• [DATASET CONTENT]:

▽

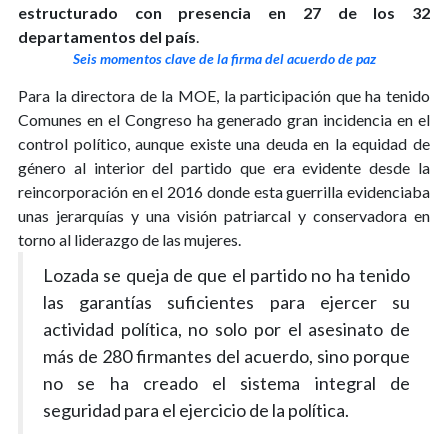
estructurado con presencia en 27 de los 32
departamentos del país
.
Seis momentos clave de la firma del acuerdo de paz
Para la directora de la MOE, la participación que ha tenido
Comunes en el Congreso ha generado gran incidencia en el
control político, aunque existe una deuda en la equidad de
género al interior del partido que era evidente desde la
reincorporación en el 2016 donde esta guerrilla evidenciaba
unas jerarquías y una visión patriarcal y conservadora en
torno al liderazgo de las mujeres.
Lozada se queja de que el partido no ha tenido
las garantías suficientes para ejercer su
actividad política, no solo por el asesinato de
más de 280 firmantes del acuerdo, sino porque
no se ha creado el sistema integral de
seguridad para el ejercicio de la política.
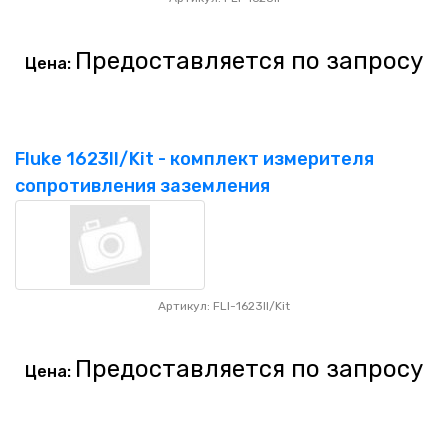
Предоставляется по запросу
Цена:
Fluke 1623II/Kit - комплект измерителя
сопротивления заземления
Артикул: FLI-1623II/Kit
Предоставляется по запросу
Цена:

△

• [EXERCISE]:
Give back an exact copy of only the lines from the one with "departamentos del país" through the final line of the material, both included. Pictures do not belong in it.

• [OUTPUT BELOW]:
departamentos del país
.
Seis momentos clave de la firma del acuerdo de paz
Para la directora de la MOE, la participación que ha tenido
Comunes en el Congreso ha generado gran incidencia en el
control político, aunque existe una deuda en la equidad de
género al interior del partido que era evidente desde la
reincorporación en el 2016 donde esta guerrilla evidenciaba
unas jerarquías y una visión patriarcal y conservadora en
torno al liderazgo de las mujeres.
Lozada se queja de que el partido no ha tenido
las garantías suficientes para ejercer su
actividad política, no solo por el asesinato de
más de 280 firmantes del acuerdo, sino porque
no se ha creado el sistema integral de
seguridad para el ejercicio de la política.
Предоставляется по запросу
Цена:
Fluke 1623II/Kit - комплект измерителя
сопротивления заземления
Артикул: FLI-1623II/Kit
Предоставляется по запросу
Цена:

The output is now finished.